Sorry, took a bit to get back to the schematic, yes C1 and C4 would correspond to the C1 and C4 of the warmer tone mod of the full size Paragon. Then put a parallel 56p cap across the 22ok resister at R7. 

But I did not find that either of this was needed on the Pauper. It doesn't seem to have the same problem the 56p cap was addressing, which was taming some of the fizziness of the full size Paragon build. 

I'm willing to bet that your real POT does not use MA856's in it. But more likely it's using BA282's. Which to ME sound a bit "girthier" than the MA858/MA856.


----------



## Mike McLane (Apr 4, 2022)

Since MA856's are no longer available (except thru NOS vendors) that makes sense.  I think that That Pedal Show video should be required viewing for new pedal builders.  The variances they experienced, even btw the two original KOT's that were scrupulously hand built and tested, were on par with what I experienced with this Pauper build. Good lesson in realistic expectations.


----------



## MichaelW (Apr 5, 2022)

Mike McLane said:


> Since MA856's are no longer available (except thru NOS vendors) that makes sense.  I think that That Pedal Show video should be required viewing for new pedal builders.  The variances they experienced, even btw the two original KOT's that were scrupulously hand built and tested, were on par with what I experienced with this Pauper build. Good lesson in realistic expectations.
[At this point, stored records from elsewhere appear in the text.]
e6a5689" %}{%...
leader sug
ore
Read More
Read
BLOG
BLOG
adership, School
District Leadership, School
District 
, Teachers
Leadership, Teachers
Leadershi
I love That Pedal Show although I generally don't have the patience to sit through a full 45 min video and listen to all the banter.

But that tone that Daniel gets with "HIS" KOT through the red tele, oh man, that's the stuff dreams are made of. That's the tone that was in my head I was chasing when I started building the Paragons. I think he runs his both sides on all the time, if I recall.


----------